[TASK GOAL]: Look through the records below and copy each line that includes the word "value".

[Data excerpts]
========
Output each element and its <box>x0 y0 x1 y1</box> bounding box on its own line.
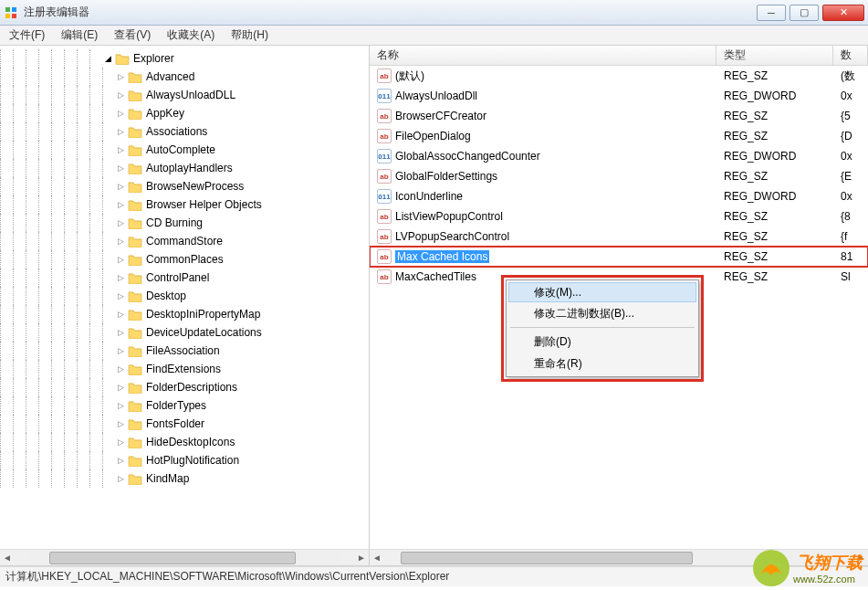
folder-icon <box>128 107 142 120</box>
scroll-right-icon[interactable]: ► <box>354 551 369 565</box>
expand-icon[interactable]: ▷ <box>115 254 126 265</box>
expand-icon[interactable]: ▷ <box>115 400 126 411</box>
expand-icon[interactable]: ▷ <box>115 108 126 119</box>
ctx-modify-binary[interactable]: 修改二进制数据(B)... <box>508 302 696 324</box>
tree-node[interactable]: ▷FolderTypes <box>0 396 369 415</box>
tree-node[interactable]: ▷KindMap <box>0 469 369 488</box>
expand-icon[interactable]: ▷ <box>115 236 126 247</box>
list-row[interactable]: abFileOpenDialogREG_SZ{D <box>370 126 868 146</box>
tree-node[interactable]: ▷HideDesktopIcons <box>0 433 369 451</box>
right-horizontal-scrollbar[interactable]: ◄ ► <box>370 549 868 565</box>
column-type[interactable]: 类型 <box>716 46 833 65</box>
tree-node[interactable]: ▷BrowseNewProcess <box>0 177 369 195</box>
menu-file[interactable]: 文件(F) <box>4 26 50 45</box>
expand-icon[interactable]: ▷ <box>115 199 126 210</box>
tree-label: Explorer <box>133 52 174 65</box>
expand-icon[interactable]: ▷ <box>115 71 126 82</box>
tree-node[interactable]: ▷Desktop <box>0 287 369 305</box>
folder-icon <box>128 198 142 211</box>
minimize-button[interactable]: ─ <box>757 5 786 21</box>
expand-icon[interactable]: ▷ <box>115 473 126 484</box>
value-data: 0x <box>833 190 868 203</box>
folder-icon <box>128 326 142 339</box>
expand-icon[interactable]: ▷ <box>115 345 126 356</box>
tree-node[interactable]: ▷DesktopIniPropertyMap <box>0 305 369 323</box>
column-name[interactable]: 名称 <box>370 46 716 65</box>
value-data: {E <box>833 170 868 183</box>
expand-icon[interactable]: ▷ <box>115 163 126 174</box>
expand-icon[interactable]: ▷ <box>115 437 126 448</box>
value-data: {5 <box>833 110 868 122</box>
expand-icon[interactable]: ▷ <box>115 327 126 338</box>
tree-node[interactable]: ▷HotPlugNotification <box>0 451 369 469</box>
expand-icon[interactable]: ▷ <box>115 217 126 228</box>
window-titlebar: 注册表编辑器 ─ ▢ ✕ <box>0 0 868 26</box>
folder-icon <box>128 271 142 284</box>
list-row[interactable]: 011IconUnderlineREG_DWORD0x <box>370 186 868 206</box>
tree-node[interactable]: ▷Advanced <box>0 68 369 86</box>
tree-node[interactable]: ▷FileAssociation <box>0 342 369 360</box>
list-row[interactable]: 011AlwaysUnloadDllREG_DWORD0x <box>370 86 868 106</box>
value-string-icon: ab <box>377 249 392 264</box>
expand-icon[interactable]: ▷ <box>115 290 126 301</box>
expand-icon[interactable]: ▷ <box>115 309 126 320</box>
tree-label: FindExtensions <box>146 363 221 375</box>
list-row[interactable]: abBrowserCFCreatorREG_SZ{5 <box>370 106 868 126</box>
tree-node[interactable]: ▷CommandStore <box>0 232 369 250</box>
expand-icon[interactable]: ▷ <box>115 90 126 100</box>
tree-node[interactable]: ▷Associations <box>0 122 369 141</box>
tree-node[interactable]: ▷CommonPlaces <box>0 250 369 269</box>
ctx-modify[interactable]: 修改(M)... <box>508 282 696 302</box>
tree-node[interactable]: ▷CD Burning <box>0 214 369 232</box>
expand-icon[interactable]: ▷ <box>115 455 126 466</box>
value-type: REG_SZ <box>716 130 833 142</box>
menu-edit[interactable]: 编辑(E) <box>56 26 103 45</box>
ctx-delete[interactable]: 删除(D) <box>508 331 696 353</box>
column-data[interactable]: 数 <box>833 46 868 65</box>
value-data: {f <box>833 230 868 243</box>
list-row[interactable]: 011GlobalAssocChangedCounterREG_DWORD0x <box>370 146 868 166</box>
tree-node[interactable]: ▷AppKey <box>0 104 369 122</box>
list-row[interactable]: ab(默认)REG_SZ(数 <box>370 66 868 86</box>
svg-rect-1 <box>12 7 16 12</box>
list-row[interactable]: abListViewPopupControlREG_SZ{8 <box>370 206 868 227</box>
list-row[interactable]: abLVPopupSearchControlREG_SZ{f <box>370 227 868 247</box>
folder-icon <box>128 399 142 412</box>
collapse-icon[interactable]: ◢ <box>102 53 113 64</box>
tree-node[interactable]: ▷FolderDescriptions <box>0 378 369 396</box>
menu-view[interactable]: 查看(V) <box>109 26 156 45</box>
list-row[interactable]: abGlobalFolderSettingsREG_SZ{E <box>370 166 868 186</box>
ctx-rename[interactable]: 重命名(R) <box>508 353 696 374</box>
menu-help[interactable]: 帮助(H) <box>225 26 274 45</box>
scroll-right-icon[interactable]: ► <box>853 551 868 565</box>
value-string-icon: ab <box>377 129 392 143</box>
expand-icon[interactable]: ▷ <box>115 363 126 374</box>
tree-node[interactable]: ▷FontsFolder <box>0 415 369 433</box>
tree-node-explorer[interactable]: ◢Explorer <box>0 49 369 68</box>
expand-icon[interactable]: ▷ <box>115 126 126 137</box>
tree-node[interactable]: ▷AutoComplete <box>0 141 369 159</box>
tree-node[interactable]: ▷FindExtensions <box>0 360 369 378</box>
tree-label: ControlPanel <box>146 271 209 284</box>
tree-node[interactable]: ▷AutoplayHandlers <box>0 159 369 177</box>
expand-icon[interactable]: ▷ <box>115 418 126 429</box>
expand-icon[interactable]: ▷ <box>115 382 126 393</box>
tree-node[interactable]: ▷AlwaysUnloadDLL <box>0 86 369 104</box>
tree-node[interactable]: ▷ControlPanel <box>0 269 369 287</box>
tree-pane: ◢Explorer▷Advanced▷AlwaysUnloadDLL▷AppKe… <box>0 46 370 565</box>
left-horizontal-scrollbar[interactable]: ◄ ► <box>0 549 369 565</box>
maximize-button[interactable]: ▢ <box>790 5 819 21</box>
list-row[interactable]: abMax Cached IconsREG_SZ81 <box>370 247 868 267</box>
tree-node[interactable]: ▷Browser Helper Objects <box>0 195 369 214</box>
menu-favorites[interactable]: 收藏夹(A) <box>162 26 220 45</box>
value-name: AlwaysUnloadDll <box>395 90 477 102</box>
folder-icon <box>128 70 142 83</box>
expand-icon[interactable]: ▷ <box>115 144 126 155</box>
tree-node[interactable]: ▷DeviceUpdateLocations <box>0 323 369 342</box>
value-name: GlobalFolderSettings <box>395 170 497 183</box>
scroll-left-icon[interactable]: ◄ <box>370 551 384 565</box>
expand-icon[interactable]: ▷ <box>115 181 126 192</box>
scroll-left-icon[interactable]: ◄ <box>0 551 15 565</box>
close-button[interactable]: ✕ <box>822 5 864 21</box>
expand-icon[interactable]: ▷ <box>115 272 126 283</box>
========
[EXPECTED OUTPUT]:
value-data: 0x <box>833 190 868 203</box>
value-data: {E <box>833 170 868 183</box>
value-data: {5 <box>833 110 868 122</box>
value-string-icon: ab <box>377 249 392 264</box>
value-type: REG_SZ <box>716 130 833 142</box>
value-data: {f <box>833 230 868 243</box>
value-string-icon: ab <box>377 129 392 143</box>
value-name: AlwaysUnloadDll <box>395 90 477 102</box>
value-name: GlobalFolderSettings <box>395 170 497 183</box>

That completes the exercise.